-- Opening Marker --

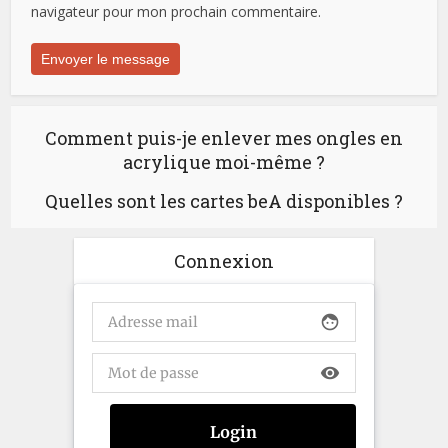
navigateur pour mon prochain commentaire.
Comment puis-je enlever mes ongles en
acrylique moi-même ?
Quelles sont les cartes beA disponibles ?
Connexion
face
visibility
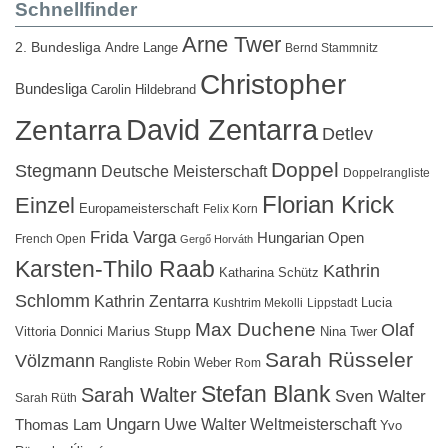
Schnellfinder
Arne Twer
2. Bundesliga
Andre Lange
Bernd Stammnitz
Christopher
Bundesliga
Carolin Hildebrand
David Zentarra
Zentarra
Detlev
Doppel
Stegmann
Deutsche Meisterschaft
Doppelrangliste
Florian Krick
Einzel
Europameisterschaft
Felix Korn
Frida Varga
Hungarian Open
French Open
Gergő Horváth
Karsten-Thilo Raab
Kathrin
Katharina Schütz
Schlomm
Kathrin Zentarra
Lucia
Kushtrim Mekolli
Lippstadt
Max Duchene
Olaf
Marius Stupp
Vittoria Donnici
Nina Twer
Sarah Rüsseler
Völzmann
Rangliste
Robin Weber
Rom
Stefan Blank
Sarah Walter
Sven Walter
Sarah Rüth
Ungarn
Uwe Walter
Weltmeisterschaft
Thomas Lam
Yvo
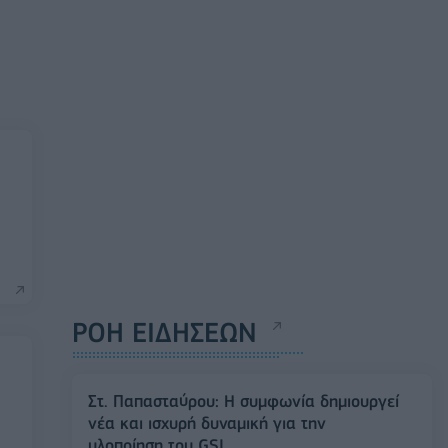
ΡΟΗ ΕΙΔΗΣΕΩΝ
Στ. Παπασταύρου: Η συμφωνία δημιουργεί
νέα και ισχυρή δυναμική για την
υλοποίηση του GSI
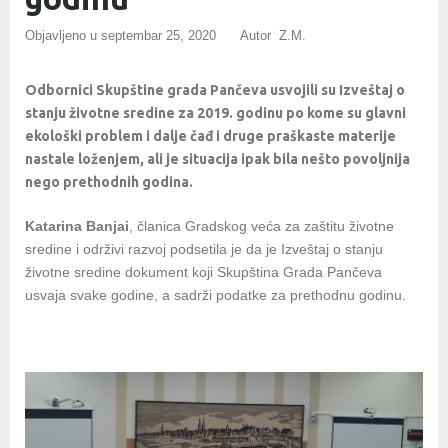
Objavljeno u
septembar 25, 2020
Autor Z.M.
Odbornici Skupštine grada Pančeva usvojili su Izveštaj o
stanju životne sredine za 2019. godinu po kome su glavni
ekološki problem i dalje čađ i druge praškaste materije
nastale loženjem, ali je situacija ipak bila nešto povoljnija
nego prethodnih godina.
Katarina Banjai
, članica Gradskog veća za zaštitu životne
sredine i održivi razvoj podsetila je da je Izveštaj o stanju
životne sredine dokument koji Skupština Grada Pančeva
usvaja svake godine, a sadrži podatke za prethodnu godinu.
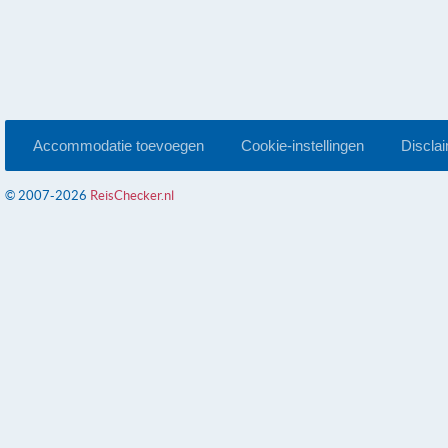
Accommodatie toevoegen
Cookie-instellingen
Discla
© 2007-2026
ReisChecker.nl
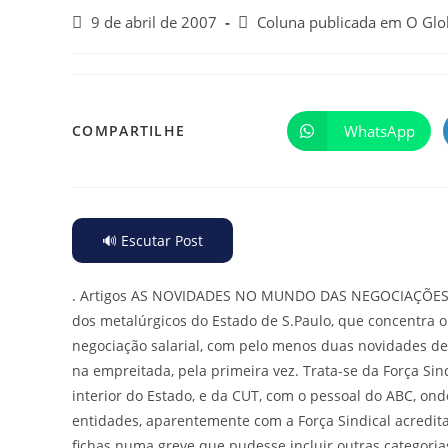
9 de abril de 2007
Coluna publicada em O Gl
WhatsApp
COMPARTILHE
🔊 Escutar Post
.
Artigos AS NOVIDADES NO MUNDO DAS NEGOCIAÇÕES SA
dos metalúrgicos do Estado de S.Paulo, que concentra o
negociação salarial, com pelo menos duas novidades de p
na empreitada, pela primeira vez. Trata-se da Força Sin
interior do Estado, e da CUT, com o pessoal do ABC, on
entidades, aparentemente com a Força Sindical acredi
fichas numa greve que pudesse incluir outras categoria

-- Closing Marker --

§ **Exercise directions**
Working from the entries above, please transcribe only the lines from the line with "Hungarian Open" through the line with "stanju životne sredine", exactly, with both end lines and without pictures.

§ **Output of the task**
Hungarian Open
French Open
Gergő Horváth
Karsten-Thilo Raab
Kathrin
Katharina Schütz
Schlomm
Kathrin Zentarra
Lucia
Kushtrim Mekolli
Lippstadt
Max Duchene
Olaf
Marius Stupp
Vittoria Donnici
Nina Twer
Sarah Rüsseler
Völzmann
Rangliste
Robin Weber
Rom
Stefan Blank
Sarah Walter
Sven Walter
Sarah Rüth
Ungarn
Uwe Walter
Weltmeisterschaft
Thomas Lam
Yvo
ΡΟΗ ΕΙΔΗΣΕΩΝ
Στ. Παπασταύρου: Η συμφωνία δημιουργεί
νέα και ισχυρή δυναμική για την
υλοποίηση του GSI
Objavljeno u
septembar 25, 2020
Autor Z.M.
Odbornici Skupštine grada Pančeva usvojili su Izveštaj o
stanju životne sredine za 2019. godinu po kome su glavni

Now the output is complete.